§ What you have to do:
The reply must repeat the listing below exactly and carry none of its pictures.

==== Provided data

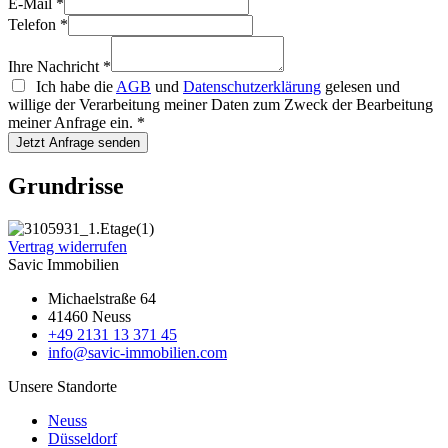
E-Mail
*
Telefon
*
Ihre Nachricht
*
Ich habe die
AGB
und
Datenschutzerklärung
gelesen und
willige der Verarbeitung meiner Daten zum Zweck der Bearbeitung
meiner Anfrage ein.
*
Jetzt Anfrage senden
Grundrisse
Vertrag widerrufen
Savic Immobilien
Michaelstraße 64
41460 Neuss
+49 2131 13 371 45
info@savic-immobilien.com
Unsere Standorte
Neuss
Düsseldorf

========

§ Response to the task:
E-Mail
*
Telefon
*
Ihre Nachricht
*
Ich habe die
AGB
und
Datenschutzerklärung
gelesen und
willige der Verarbeitung meiner Daten zum Zweck der Bearbeitung
meiner Anfrage ein.
*
Jetzt Anfrage senden
Grundrisse
Vertrag widerrufen
Savic Immobilien
Michaelstraße 64
41460 Neuss
+49 2131 13 371 45
info@savic-immobilien.com
Unsere Standorte
Neuss
Düsseldorf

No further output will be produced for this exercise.